[Problem details] Across all entries below, how many lines include "community"? Only the number, please.

[Given records]

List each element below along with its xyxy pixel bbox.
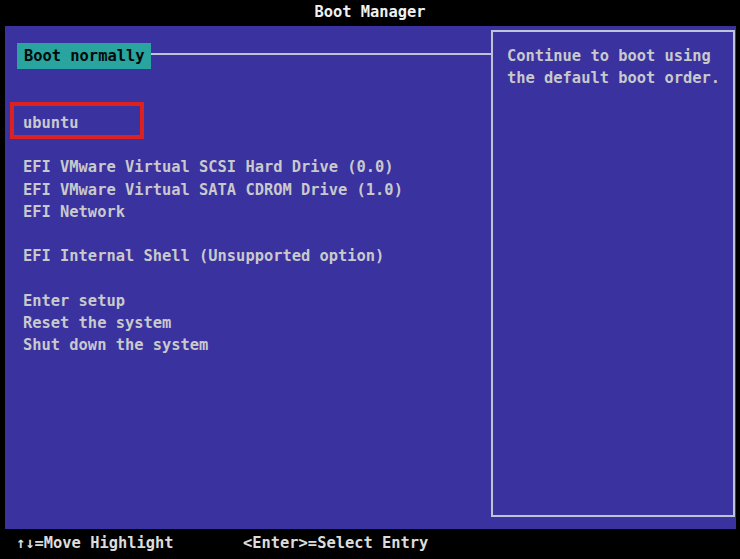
menu-item-efi-scsi-hard-drive[interactable]: EFI VMware Virtual SCSI Hard Drive (0.0) bbox=[23, 156, 403, 178]
page-title: Boot Manager bbox=[314, 3, 425, 21]
boot-menu: ubuntu EFI VMware Virtual SCSI Hard Driv… bbox=[23, 112, 403, 356]
menu-item-ubuntu[interactable]: ubuntu bbox=[23, 112, 403, 134]
help-panel: Continue to boot using the default boot … bbox=[491, 30, 735, 517]
help-text-line: the default boot order. bbox=[507, 67, 725, 89]
hint-move-highlight: ↑↓=Move Highlight bbox=[16, 534, 174, 552]
title-bar: Boot Manager bbox=[0, 0, 740, 26]
boot-manager-screen: { "window": { "title": "Boot Manager" },… bbox=[0, 0, 740, 559]
menu-gap bbox=[23, 223, 403, 245]
help-text-line: Continue to boot using bbox=[507, 45, 725, 67]
menu-item-reset-system[interactable]: Reset the system bbox=[23, 312, 403, 334]
menu-item-efi-internal-shell[interactable]: EFI Internal Shell (Unsupported option) bbox=[23, 245, 403, 267]
menu-item-efi-network[interactable]: EFI Network bbox=[23, 201, 403, 223]
menu-item-shutdown-system[interactable]: Shut down the system bbox=[23, 334, 403, 356]
menu-item-efi-sata-cdrom-drive[interactable]: EFI VMware Virtual SATA CDROM Drive (1.0… bbox=[23, 179, 403, 201]
status-bar: ↑↓=Move Highlight <Enter>=Select Entry bbox=[0, 529, 740, 559]
menu-gap bbox=[23, 134, 403, 156]
menu-gap bbox=[23, 267, 403, 289]
menu-item-enter-setup[interactable]: Enter setup bbox=[23, 290, 403, 312]
hint-select-entry: <Enter>=Select Entry bbox=[243, 534, 428, 552]
divider-line bbox=[151, 53, 492, 55]
menu-title: Boot normally bbox=[17, 43, 151, 69]
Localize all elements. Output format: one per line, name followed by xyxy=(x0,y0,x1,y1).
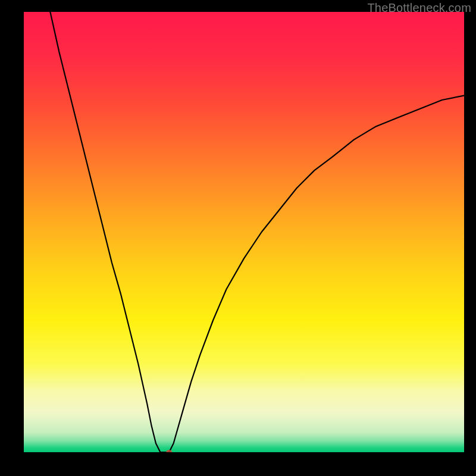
chart-frame: TheBottleneck.com xyxy=(0,0,476,476)
gradient-background xyxy=(24,12,464,452)
bottleneck-chart xyxy=(24,12,464,452)
plot-area xyxy=(24,12,464,453)
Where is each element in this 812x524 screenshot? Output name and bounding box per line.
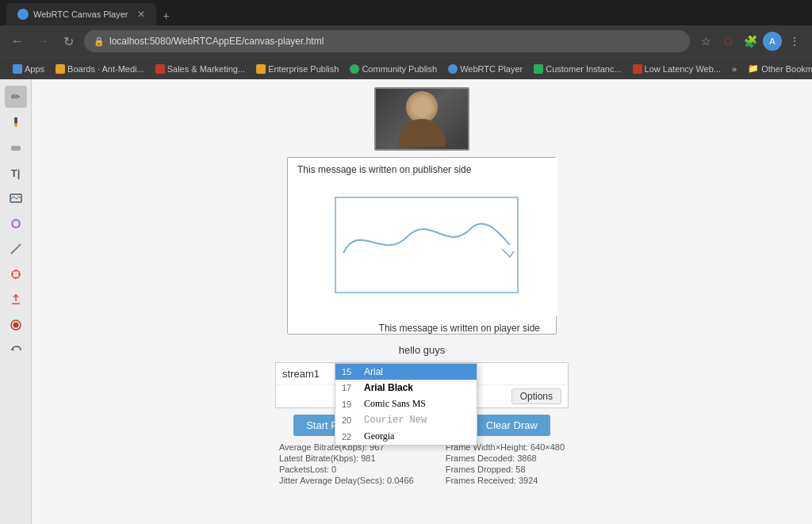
bookmark-lowlatency[interactable]: Low Latency Web... — [628, 63, 726, 75]
url-text: localhost:5080/WebRTCAppEE/canvas-player… — [109, 36, 324, 47]
new-tab-btn[interactable]: + — [156, 6, 175, 25]
active-tab[interactable]: WebRTC Canvas Player ✕ — [6, 3, 156, 25]
player-label: This message is written on player side — [288, 319, 556, 334]
record-tool[interactable] — [5, 314, 27, 336]
apps-favicon — [13, 64, 22, 74]
font-size-15: 15 — [342, 367, 358, 377]
bookmark-folder-label: Other Bookmarks — [761, 64, 812, 74]
toolbar-icons: ☆ ⬡ 🧩 A ⋮ — [696, 32, 804, 51]
drawing-toolbar: ✏ T| — [0, 79, 32, 524]
font-size-22: 22 — [342, 432, 358, 442]
enterprise-favicon — [256, 64, 266, 74]
stat-frames-decoded: Frames Decoded: 3868 — [446, 453, 565, 463]
pointer-tool[interactable] — [5, 263, 27, 285]
line-tool[interactable] — [5, 238, 27, 260]
font-item-courier[interactable]: 20 Courier New — [335, 412, 477, 428]
font-item-comic-sans[interactable]: 19 Comic Sans MS — [335, 396, 477, 412]
bookmark-boards-label: Boards · Ant-Medi... — [67, 64, 144, 74]
boards-favicon — [56, 64, 65, 74]
stat-latest-bitrate: Latest Bitrate(Kbps): 981 — [279, 453, 414, 463]
undo-tool[interactable] — [5, 339, 27, 361]
font-dropdown[interactable]: 15 Arial 17 Arial Black 19 Comic Sans MS… — [335, 363, 477, 446]
bookmark-boards[interactable]: Boards · Ant-Medi... — [51, 63, 149, 75]
font-size-20: 20 — [342, 415, 358, 425]
stat-packets-lost: PacketsLost: 0 — [279, 465, 414, 474]
bookmark-community[interactable]: Community Publish — [345, 63, 442, 75]
stats-area: Average Bitrate(Kbps): 967 Latest Bitrat… — [279, 442, 565, 485]
image-tool[interactable] — [5, 187, 27, 209]
profile-icon[interactable]: A — [763, 32, 782, 51]
extension-icon[interactable]: ⬡ — [718, 32, 737, 51]
canvas-area: This message is written on publisher sid… — [32, 79, 812, 524]
canvas-wrapper: This message is written on publisher sid… — [287, 157, 557, 341]
bookmark-more[interactable]: » — [727, 63, 741, 75]
hello-text: hello guys — [287, 341, 557, 362]
upload-tool[interactable] — [5, 289, 27, 311]
bookmark-apps-label: Apps — [25, 64, 44, 74]
bookmark-webrtc[interactable]: WebRTC Player — [443, 63, 527, 75]
customer-favicon — [534, 64, 543, 74]
text-tool[interactable]: T| — [5, 162, 27, 184]
lock-icon: 🔒 — [94, 36, 105, 47]
brush-tool[interactable] — [5, 111, 27, 133]
forward-button[interactable]: → — [33, 32, 52, 51]
bookmark-community-label: Community Publish — [362, 64, 437, 74]
bookmark-folder[interactable]: 📁 Other Bookmarks — [743, 62, 812, 75]
tab-favicon — [17, 9, 29, 20]
bookmark-customer[interactable]: Customer Instanc... — [529, 63, 626, 75]
address-bar[interactable]: 🔒 localhost:5080/WebRTCAppEE/canvas-play… — [84, 30, 690, 52]
svg-rect-0 — [14, 117, 17, 124]
font-size-19: 19 — [342, 400, 358, 409]
font-name-georgia: Georgia — [364, 430, 394, 442]
options-button[interactable]: Options — [511, 388, 561, 404]
bookmark-enterprise[interactable]: Enterprise Publish — [251, 63, 343, 75]
font-item-arial-black[interactable]: 17 Arial Black — [335, 380, 477, 396]
bookmark-more-label: » — [732, 64, 737, 74]
font-name-arial: Arial — [364, 366, 383, 377]
lowlatency-favicon — [633, 64, 642, 74]
shapes-tool[interactable] — [5, 212, 27, 235]
font-name-courier: Courier New — [364, 415, 427, 426]
eraser-tool[interactable] — [5, 136, 27, 159]
publisher-label: This message is written on publisher sid… — [297, 164, 471, 175]
sales-favicon — [155, 64, 165, 74]
drawing-canvas[interactable]: This message is written on publisher sid… — [287, 157, 557, 335]
stat-frames-dropped: Frames Dropped: 58 — [446, 465, 565, 474]
browser-toolbar: ← → ↻ 🔒 localhost:5080/WebRTCAppEE/canva… — [0, 25, 812, 57]
reload-button[interactable]: ↻ — [59, 32, 78, 51]
tab-close[interactable]: ✕ — [137, 9, 145, 20]
tab-title: WebRTC Canvas Player — [33, 10, 128, 19]
webrtc-favicon — [448, 64, 458, 74]
bookmark-customer-label: Customer Instanc... — [546, 64, 621, 74]
stats-left: Average Bitrate(Kbps): 967 Latest Bitrat… — [279, 442, 414, 485]
stats-right: Frame Width×Height: 640×480 Frames Decod… — [446, 442, 565, 485]
bookmark-sales-label: Sales & Marketing... — [167, 64, 245, 74]
clear-draw-button[interactable]: Clear Draw — [473, 415, 550, 436]
font-item-arial[interactable]: 15 Arial — [335, 364, 477, 380]
main-content: ✏ T| — [0, 79, 812, 524]
video-thumbnail — [374, 87, 469, 151]
bookmark-apps[interactable]: Apps — [8, 63, 49, 75]
stat-jitter: Jitter Average Delay(Secs): 0.0466 — [279, 476, 414, 485]
bookmark-sales[interactable]: Sales & Marketing... — [151, 63, 250, 75]
video-person-silhouette — [398, 91, 446, 147]
bookmarks-bar: Apps Boards · Ant-Medi... Sales & Market… — [0, 57, 812, 79]
menu-icon[interactable]: ⋮ — [785, 32, 804, 51]
bookmark-enterprise-label: Enterprise Publish — [268, 64, 339, 74]
bookmark-webrtc-label: WebRTC Player — [460, 64, 523, 74]
stat-frames-received: Frames Received: 3924 — [446, 476, 565, 485]
browser-tabs: WebRTC Canvas Player ✕ + — [0, 0, 812, 25]
community-favicon — [350, 64, 359, 74]
pencil-tool[interactable]: ✏ — [5, 86, 27, 108]
font-size-17: 17 — [342, 383, 358, 392]
extensions-icon[interactable]: 🧩 — [741, 32, 760, 51]
svg-point-16 — [13, 323, 18, 328]
folder-icon: 📁 — [748, 63, 759, 74]
back-button[interactable]: ← — [8, 32, 27, 51]
svg-point-4 — [17, 196, 19, 198]
bookmark-lowlatency-label: Low Latency Web... — [645, 64, 721, 74]
bookmark-star-icon[interactable]: ☆ — [696, 32, 715, 51]
font-item-georgia[interactable]: 22 Georgia — [335, 428, 477, 445]
font-name-comic-sans: Comic Sans MS — [364, 398, 426, 410]
drawing-svg — [288, 158, 557, 316]
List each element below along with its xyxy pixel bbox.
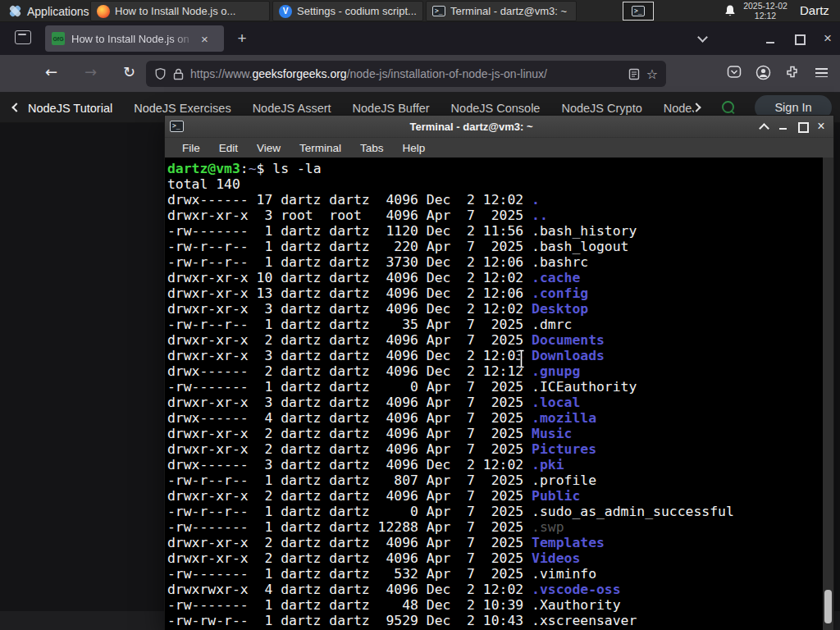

[Solution for this exercise] 3